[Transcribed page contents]
====
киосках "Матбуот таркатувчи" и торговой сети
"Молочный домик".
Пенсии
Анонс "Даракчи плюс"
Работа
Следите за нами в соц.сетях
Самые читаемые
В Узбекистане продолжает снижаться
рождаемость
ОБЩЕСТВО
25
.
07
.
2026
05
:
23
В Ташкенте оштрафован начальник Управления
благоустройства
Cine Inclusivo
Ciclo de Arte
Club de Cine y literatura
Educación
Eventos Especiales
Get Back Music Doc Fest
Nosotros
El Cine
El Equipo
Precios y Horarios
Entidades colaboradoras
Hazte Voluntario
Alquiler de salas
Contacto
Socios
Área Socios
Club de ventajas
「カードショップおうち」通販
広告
====
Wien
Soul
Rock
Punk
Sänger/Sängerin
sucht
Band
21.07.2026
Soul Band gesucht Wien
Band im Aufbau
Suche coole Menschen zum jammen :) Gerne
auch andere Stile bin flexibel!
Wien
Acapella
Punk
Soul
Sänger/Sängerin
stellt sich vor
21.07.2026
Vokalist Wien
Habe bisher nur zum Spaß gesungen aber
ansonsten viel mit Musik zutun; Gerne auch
====
* Task details *
Once you reach the line with "Cine Inclusivo" in the data above, copy it and every line after it exactly, up to and including the line with "Club de ventajas".

* Solution to the problem *
Cine Inclusivo
Ciclo de Arte
Club de Cine y literatura
Educación
Eventos Especiales
Get Back Music Doc Fest
Nosotros
El Cine
El Equipo
Precios y Horarios
Entidades colaboradoras
Hazte Voluntario
Alquiler de salas
Contacto
Socios
Área Socios
Club de ventajas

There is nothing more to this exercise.